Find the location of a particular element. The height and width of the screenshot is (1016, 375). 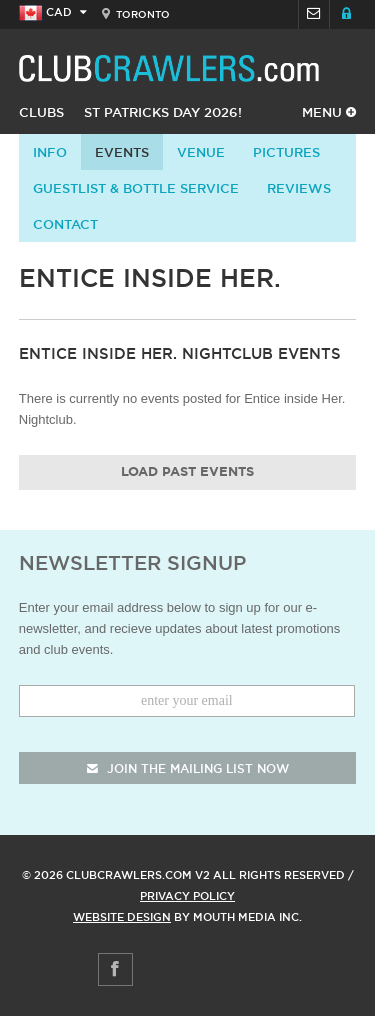

Pictures is located at coordinates (286, 152).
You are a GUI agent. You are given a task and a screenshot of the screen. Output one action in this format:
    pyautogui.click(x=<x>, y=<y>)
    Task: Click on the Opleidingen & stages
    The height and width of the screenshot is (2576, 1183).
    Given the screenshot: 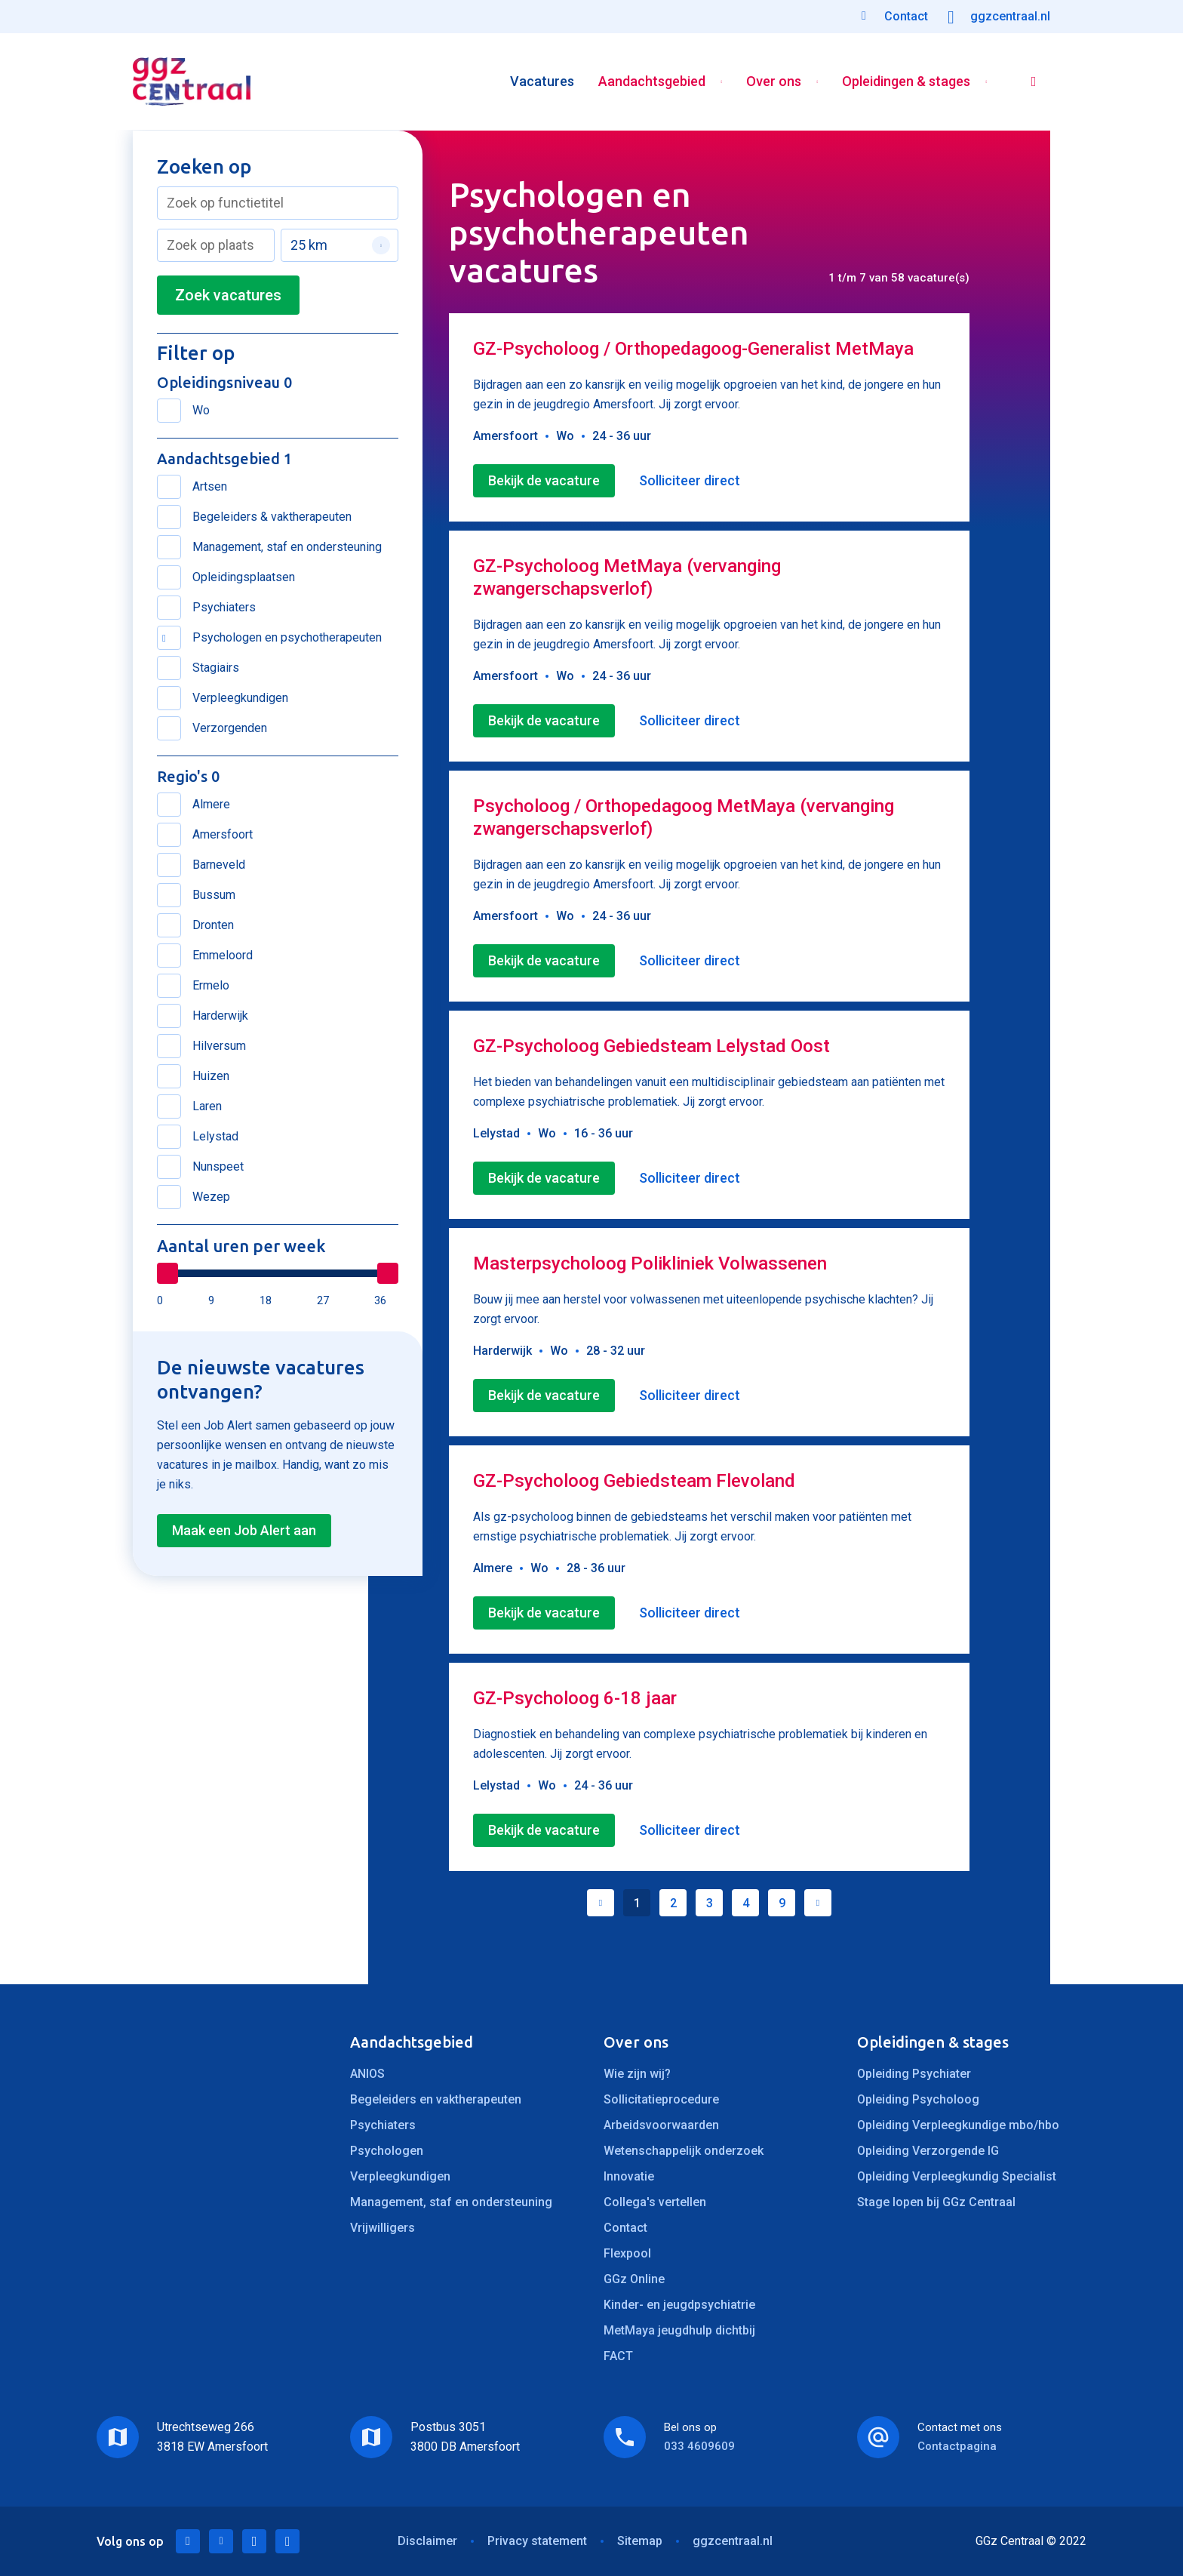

> _Task to complete_: All of the records above are to be copied exactly, minus the pictures.

> _Task output_:
Find the location of a particular element. The height and width of the screenshot is (1016, 375). 

Pictures is located at coordinates (286, 152).
You are a GUI agent. You are given a task and a screenshot of the screen. Output one action in this format:
    pyautogui.click(x=<x>, y=<y>)
    Task: Click on the Opleidingen & stages
    The height and width of the screenshot is (2576, 1183).
    Given the screenshot: 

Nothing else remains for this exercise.